On étoit donc fort embarrassé dans les républiques Grecques. On ne vouloit pas que les citoyens travaillassent au commerce, à l’agriculture, ni aux arts ; on ne vouloit pas non plus qu’ils fussent oisifs ([3]). Ils trouvoient une occupation dans les exercices qui dépendoient de la gymnastique, & dans ceux qui avoient du rapport à la guerre ([4]). L’institution ne leur en donnoit point d’autres. Il faut donc regarder les Grecs comme une société d’athletes & de combattans. Or, ces exercices, si propres à faire des gens durs & sauvages ([5]), avoient besoin d’être tempérés par d’autres qui pussent adoucir les mœurs. La musique qui tient à l’esprit par les organes du corps, étoit très-propre à cela. C’est un milieu entre les exercices du corps qui rendent les hommes durs, & les sciences de spéculation qui les rendent sauvages. On ne peut pas dire que la musique inspirât la vertu ; cela seroit inconcevable : mais elle empêchoit l’effet de la férocité de l’institution, & faisoit que l’ame avoit, dans l’éducation, une part qu’elle n’y auroit point eue.

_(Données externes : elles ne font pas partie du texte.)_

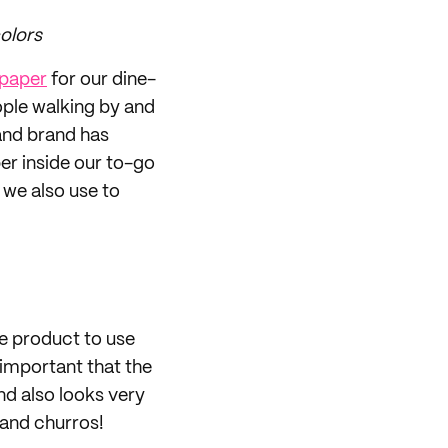
olors
 paper
for our dine-
ople walking by and
and brand has
er inside our to-go
 we also use to
le product to use
y important that the
nd also looks very
 and churros!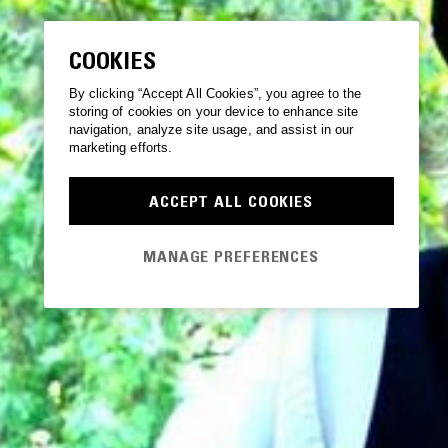
COOKIES
By clicking “Accept All Cookies”, you agree to the
storing of cookies on your device to enhance site
navigation, analyze site usage, and assist in our
marketing efforts.
ACCEPT ALL COOKIES
MANAGE PREFERENCES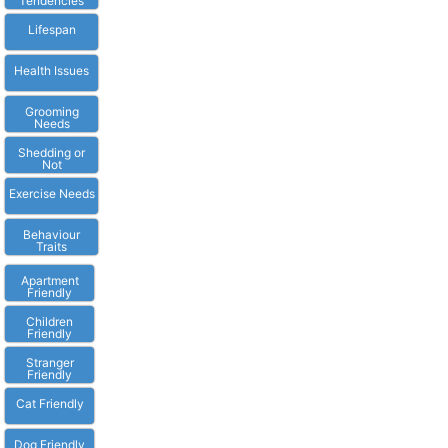
Tendencies
Lifespan
Health Issues
Grooming
Needs
Shedding or
Not
Exercise Needs
Behaviour
Traits
Apartment
Friendly
Children
Friendly
Stranger
Friendly
Cat Friendly
Dog Friendly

Je suppose qu’il y ait parmi nous une société de gens si passionnés pour la chasse, qu’ils s’en occupassent uniquement ; il est sûr qu’ils en contracteroient une certaine rudesse. Si ces mêmes gens venoient à prendre encore du goût pour la musique, on trouveroit bientôt de

  1. Cauponatio.
  2. Lib. II.
  3. Aristote, politiq. lib. X.
  4. Ars corporum exercendorum, gymmastica ; variis certaminibus terendorum. pœdotribica. Arist. polit. lib. VIII, ch. III.
  5. Aristote dit que les enfans des Lacédémoniens, qui commençoient ces exercices dés l’âge le plus tendre, en contractoient trop de férocité. Polit. liv. VIII, chap. IV.